The role of fibroblast - Cardiomyocyte interaction for atrial dysfunction in HFpEF and hypertensive heart disease.

AIMS

Atrial contractile dysfunction is associated with increased mortality in heart failure (HF). We have shown previously that a metabolic syndrome-based model of HFpEF and a model of hypertensive heart disease (HHD) have impaired left atrial (LA) function in vivo (rat).
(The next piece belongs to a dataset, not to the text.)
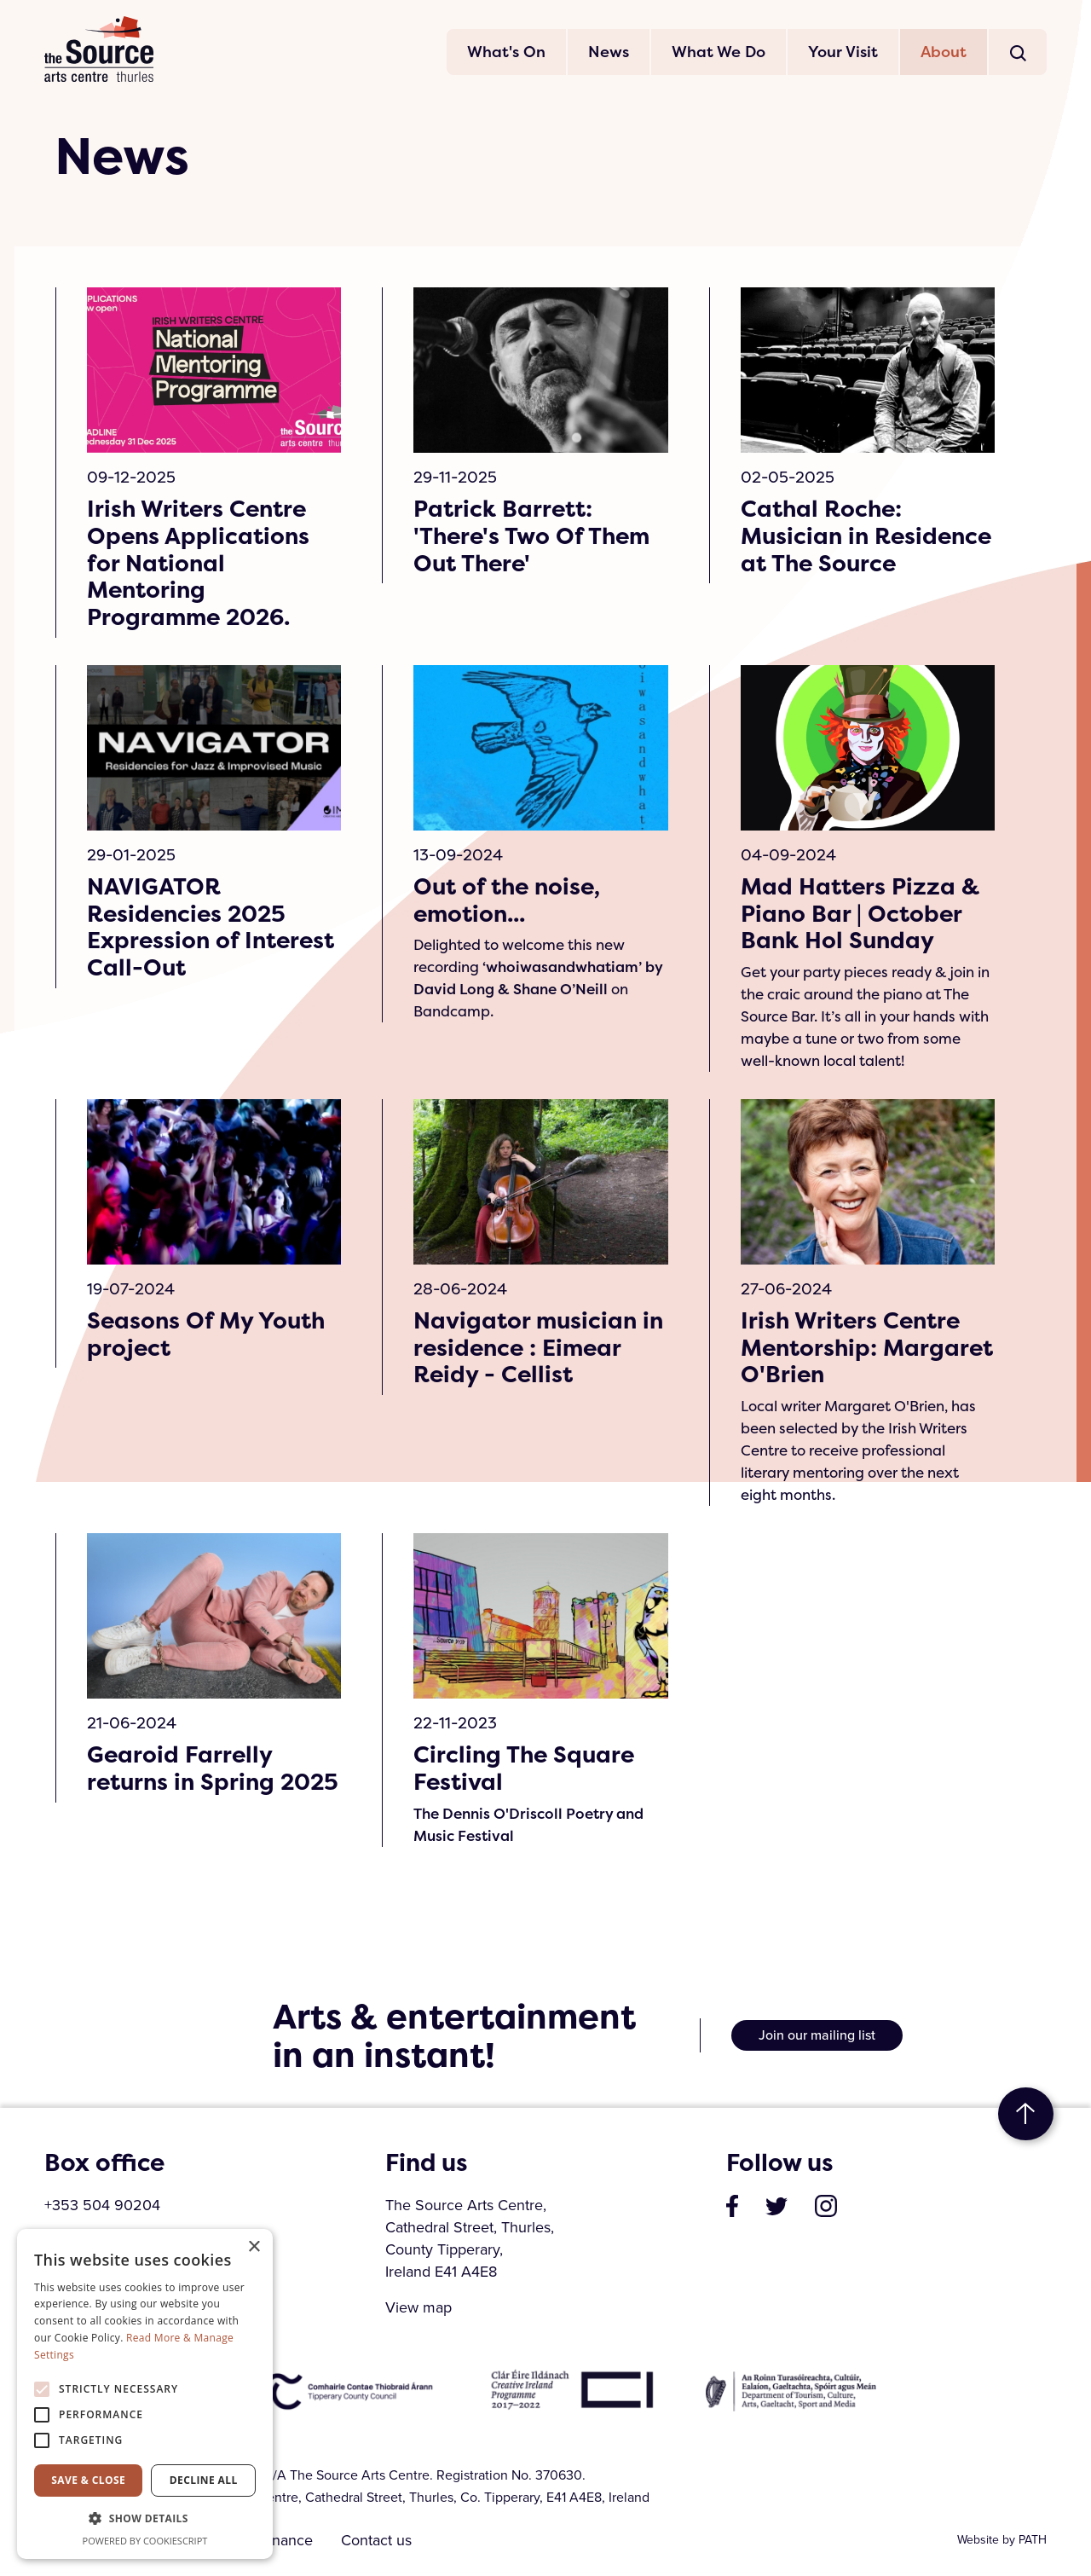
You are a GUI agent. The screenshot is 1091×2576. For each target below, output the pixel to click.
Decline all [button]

In this study we postulate, that left atrial cardiomyocyte (CM) and cardiac fibroblast (CF) paracrine interaction related to the inositol 1,4,5-trisphosphate signalling cascade is pivotal for the manifestation of atrial mechanical dysfunction in HF and that quantitative atrial remodeling is highly disease-dependent.

METHODS AND RESULTS

Differential remodeling was observed in HHD and HFpEF as indicated by an increase of atrial size in vivo (HFpEF), unchanged fibrosis (HHD and HFpEF) and a decrease of CM size (HHD). Baseline contractile performance of rat CM in vitro was enhanced in HFpEF. Upon treatment with conditioned medium from their respective stretched CF (CM-SF), CM (at 21 weeks) of WT showed increased Ca transient (CaT) amplitudes related to the paracrine activity of the inotrope endothelin (ET-1) and inositol 1,4,5-trisphosphate induced Ca release. Concentration of ET-1 was increased in CM-SF and atrial tissue from WT as compared to HHD and HFpEF. In HHD, CM-SF had no relevant effect on CaT kinetics. However, in HFpEF, CM-SF increased diastolic Ca and slowed Ca removal, potentially contributing to an in-vivo decompensation. During disease progression (i.e. at 27 weeks), HFpEF displayed dysfunctional excitation-contraction-coupling (ECC) due to lower sarcoplasmic-reticulum Ca content unrelated to CF-CM interaction or ET-1, but associated with enhanced nuclear [Ca]. In human patients, tissue ET-1 was not related to the presence of arterial hypertension or obesity.

CONCLUSIONS

Atrial remodeling is a complex entity that is highly disease and stage dependent. The activity of fibrosis related to paracrine interaction (e.g. ET-1) might contribute to in vitro and in vivo atrial dysfunction. However, during later stages of disease, ECC is impaired unrelated to CF.